**Exercise details:** Please copy each line below that contains the word "LISA".

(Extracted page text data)
▽
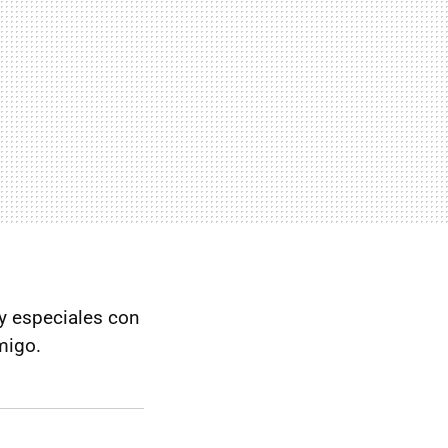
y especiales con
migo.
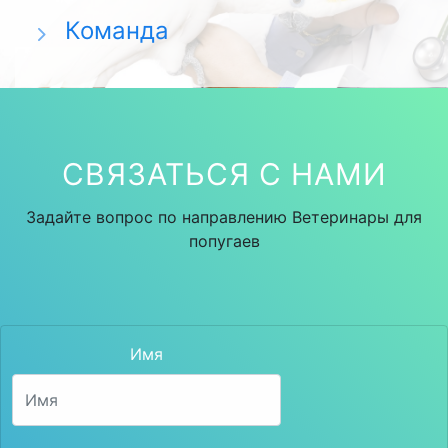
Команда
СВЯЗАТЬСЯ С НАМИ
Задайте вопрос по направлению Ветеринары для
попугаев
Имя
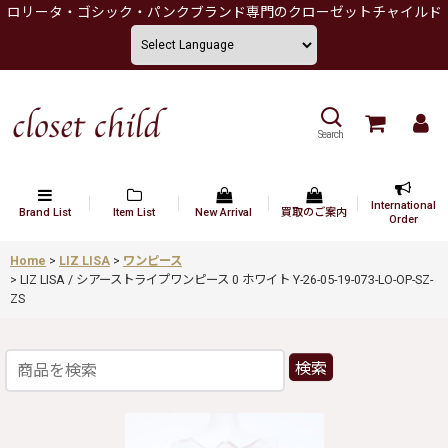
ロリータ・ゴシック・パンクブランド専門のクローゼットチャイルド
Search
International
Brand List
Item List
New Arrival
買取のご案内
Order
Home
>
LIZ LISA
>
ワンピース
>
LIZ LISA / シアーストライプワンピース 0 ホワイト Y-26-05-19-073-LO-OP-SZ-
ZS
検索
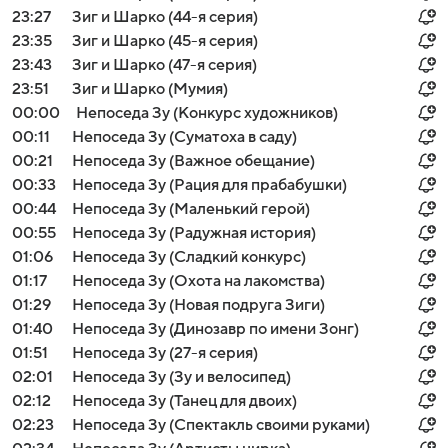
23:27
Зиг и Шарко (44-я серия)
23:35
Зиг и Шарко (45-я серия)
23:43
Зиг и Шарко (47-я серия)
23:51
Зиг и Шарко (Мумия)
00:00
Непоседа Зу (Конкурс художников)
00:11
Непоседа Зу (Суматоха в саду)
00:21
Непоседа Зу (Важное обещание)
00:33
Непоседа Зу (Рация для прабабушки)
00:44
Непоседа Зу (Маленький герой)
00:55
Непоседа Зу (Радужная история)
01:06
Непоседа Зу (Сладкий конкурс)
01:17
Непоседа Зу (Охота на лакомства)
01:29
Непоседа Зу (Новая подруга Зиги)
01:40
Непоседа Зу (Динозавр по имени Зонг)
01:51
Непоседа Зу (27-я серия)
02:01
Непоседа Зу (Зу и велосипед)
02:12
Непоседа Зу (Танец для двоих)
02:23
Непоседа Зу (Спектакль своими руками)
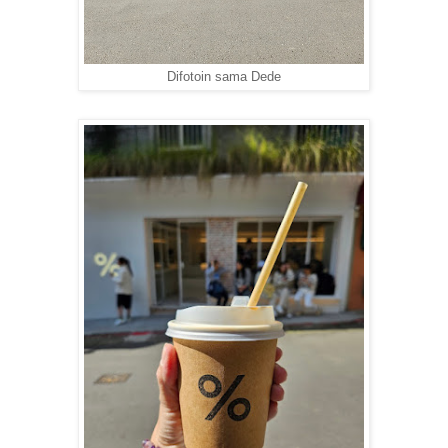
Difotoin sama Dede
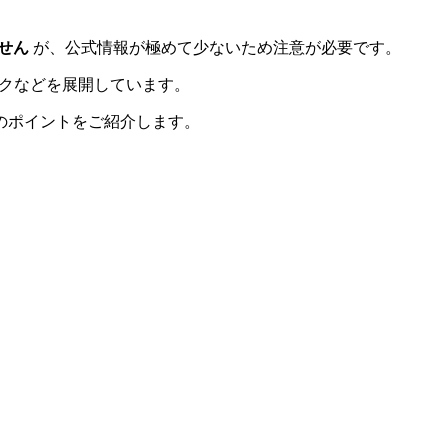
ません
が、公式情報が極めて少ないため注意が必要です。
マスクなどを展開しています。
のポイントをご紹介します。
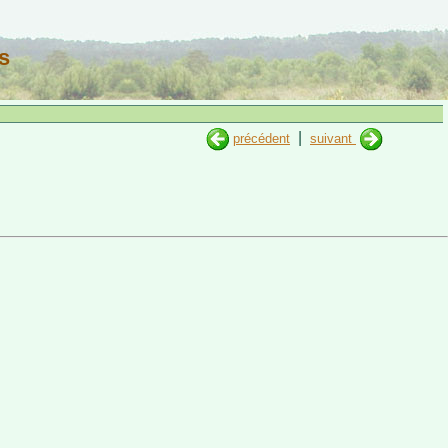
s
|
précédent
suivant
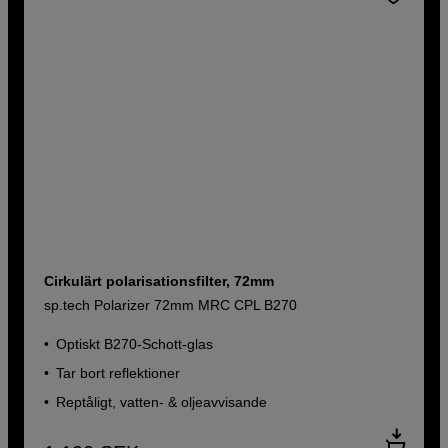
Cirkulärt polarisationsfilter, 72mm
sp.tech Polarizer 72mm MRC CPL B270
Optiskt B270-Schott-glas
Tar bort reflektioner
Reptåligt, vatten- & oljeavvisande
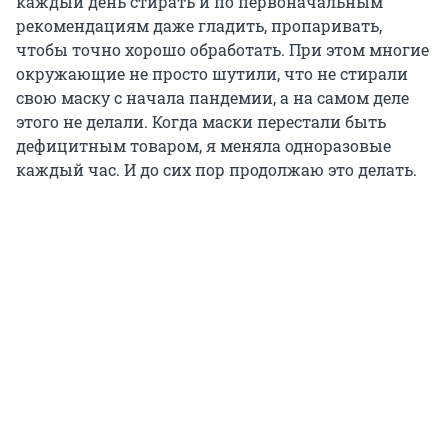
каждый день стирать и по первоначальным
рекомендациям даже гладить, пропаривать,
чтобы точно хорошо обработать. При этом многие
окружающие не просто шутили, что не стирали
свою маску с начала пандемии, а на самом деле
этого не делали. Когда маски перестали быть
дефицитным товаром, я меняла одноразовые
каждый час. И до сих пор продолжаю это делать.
△
**Result for this task:**
LIZ LISA
LIZ LISA / シアーストライプワンピース 0 ホワイト Y-26-05-19-073-LO-OP-SZ-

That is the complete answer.